Hyderabad: In research done by Hyderabad-based CSIR-Centre for Cellular and Molecular Biology (CCMB), it was found that tribals/indigenous population of the Andaman and Nicobar islands are more susceptible to COVID-19.
The infection of Coronavirus SARS-CoV-2 has impacted various ethnic groups all over the world. Recent studies suggest that the indigenous groups in Brazil have been massively affected by COVID-19. The death rate was twice high among the indigenous communities of Brazil. It was also shown that many of the indigenous communities have reached the verge of extinction due to this pandemic.
India is home to several indigenous and smaller communities including Andaman Islanders, who have been living in isolation for tens of thousands of years. Recently, Dr Kumarasamy Thangaraj from CSIR-CCMB, who is presently the director of CDFD, Hyderabad and Prof Gyaneshwer Chaubey of BHU, Varanasi, jointly led the genomic analysis of several Indian populations. They found that populations that carry similar long DNA segments (homozygous) in their genome are most likely to be susceptible to COVID-19. The research has been published online recently in the journal 'Genes and Immunity'.
Dr Thangaraj, who traced the origin of Andaman Islanders, said, "We have investigated high-density genomic data of more than 1,600 individuals from 227 ethnic populations. We found a high frequency of contiguous lengths of homozygous genes among Onge, Jarawa (Andaman Tribes), and a few more populations who are in isolation and follow strict endogamy, making them highly susceptible for COVID-19 infection."

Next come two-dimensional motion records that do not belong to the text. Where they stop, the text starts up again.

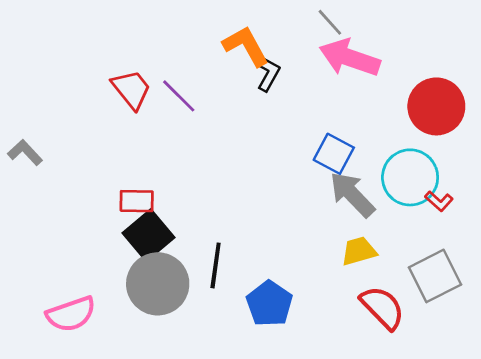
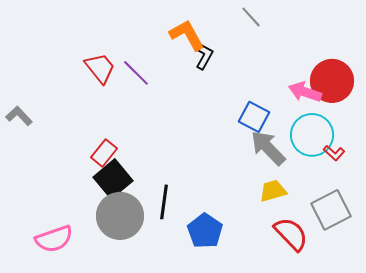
pink arrow: (350, 58) -> (305, 92), moved, size x0.7
red rectangle: (137, 201) -> (104, 153), turned -52

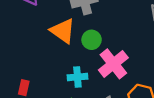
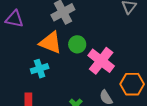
cyan cross: (77, 77) -> (40, 69), moved

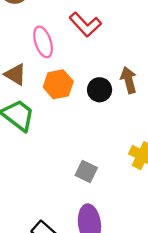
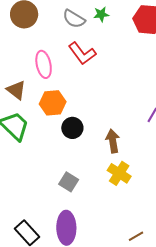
brown arrow: (129, 80) -> (113, 141), moved
black circle: (100, 90) -> (72, 128), moved

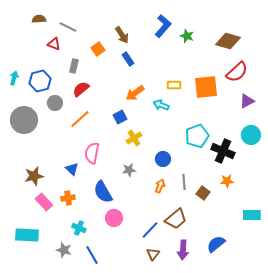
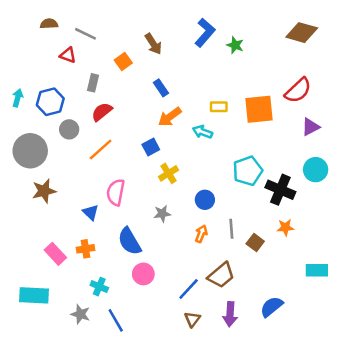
brown diamond: (228, 41) -> (302, 33), moved
blue rectangle: (128, 59) -> (161, 88), moved
brown star: (34, 176) -> (44, 191), moved

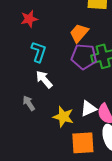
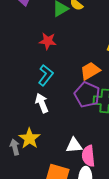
gray arrow: (29, 103) -> (15, 147), moved
yellow star: (63, 117) -> (29, 138), moved

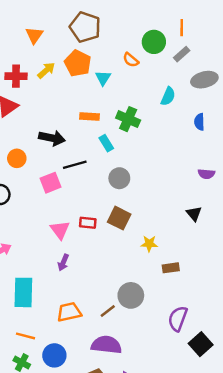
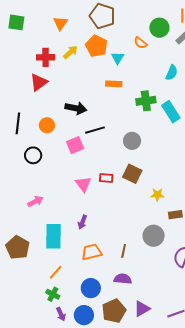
orange rectangle: (89, 116) -> (114, 84), moved
green cross: (128, 119) -> (146, 101), moved, turned -30
cyan rectangle: (106, 143) -> (171, 112), moved, size x1.5
purple arrow: (63, 262) -> (82, 222), moved
gray circle: (131, 295) -> (154, 236), moved
brown line: (108, 311) -> (124, 251), turned -40
orange line: (26, 336) -> (56, 272), turned -63
purple semicircle: (106, 345) -> (123, 279), size x0.7
blue circle: (54, 355) -> (91, 288), moved

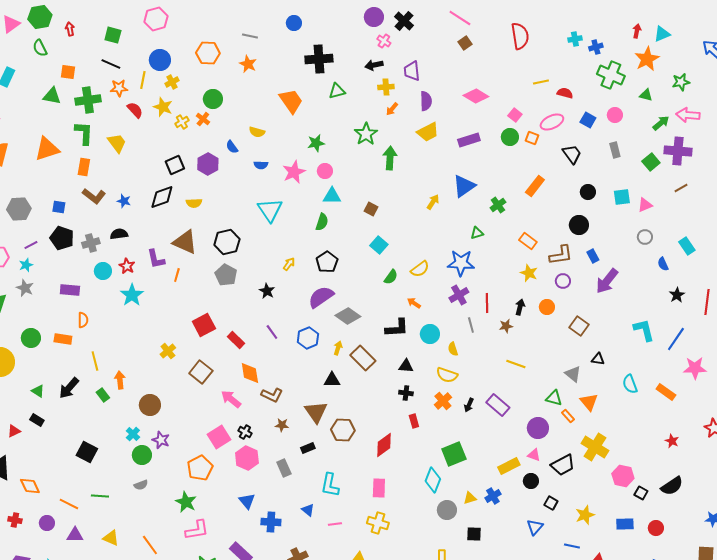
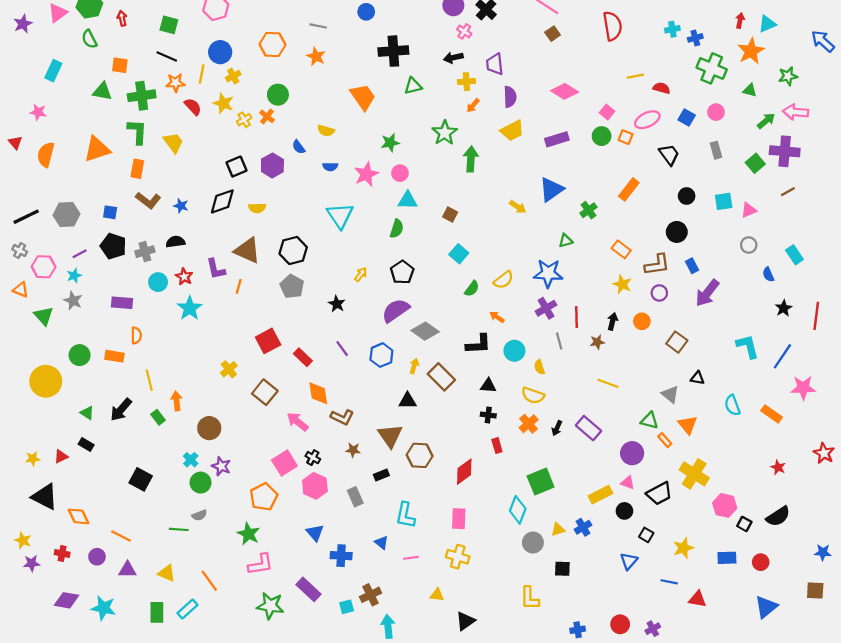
yellow arrow: (433, 202) -> (518, 207), turned 91
green line: (100, 496) -> (179, 529), moved

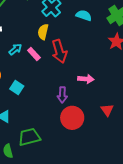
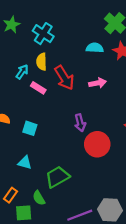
cyan semicircle: (84, 15) -> (95, 48), moved
cyan arrow: (15, 49) -> (22, 72), moved
pink arrow: (86, 79) -> (98, 83), moved

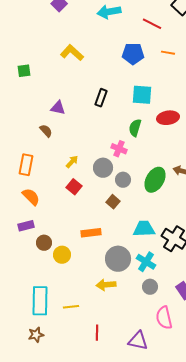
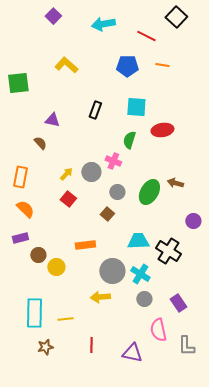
green square: (24, 71) -> (18, 83), size x1.6
gray circle: (103, 168) -> (91, 172), moved
brown star: (36, 335) -> (45, 347), moved

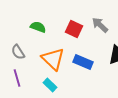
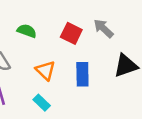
orange triangle: (53, 59) -> (45, 70), size x0.7
blue rectangle: (83, 62) -> (82, 74), turned 66

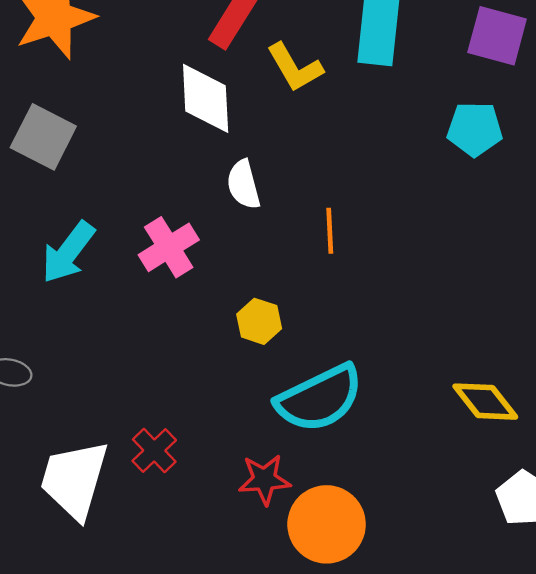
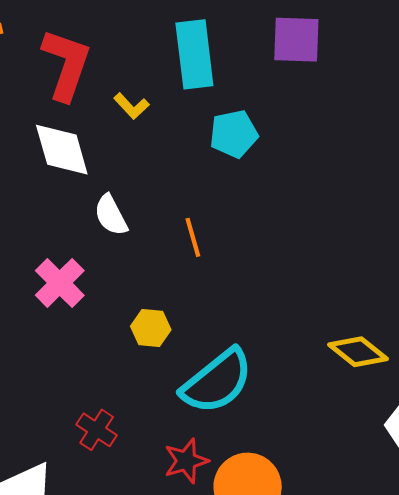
yellow L-shape: (295, 67) -> (131, 106), size x0.7
cyan pentagon: (475, 129) -> (234, 134), moved
red cross: (154, 451) -> (97, 430), moved

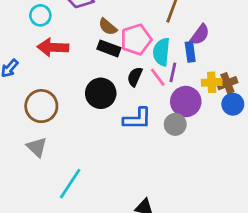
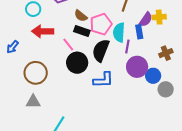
black semicircle: (135, 77) -> (101, 50), size x1.6
pink line: (158, 77) -> (68, 44), moved
yellow cross: (212, 82) -> (159, 17), moved
blue circle: (233, 104) -> (153, 76), moved
gray circle: (175, 124) -> (166, 89), moved
gray triangle: (37, 147) -> (33, 102), turned -42

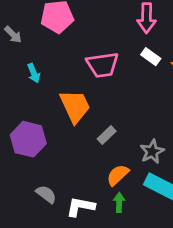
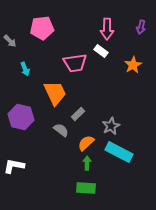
white rectangle: (151, 57) -> (101, 51), moved
gray semicircle: (46, 194) -> (61, 130), moved
white L-shape: (81, 207) -> (14, 166), moved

The researchers have also assessed the ACE2 gene variants that make individuals susceptible to COVID-19. They found that the Jarawa and Onge populations have high frequency of these mutations. "There have been some speculations on the effect of COVID-19 among isolated populations. However, for the first time, we have used genomic data to access the risk of COVID-19 on small and isolated populations," said Prof Chaubey.
"Results obtained from this study suggest that we need to have a high priority protection and utmost care for isolated populations so that we don't lose some of the living treasures of modern human evolution," said Dr Vinay Kumar Nandicoori, Director, CCMB, Hyderabad.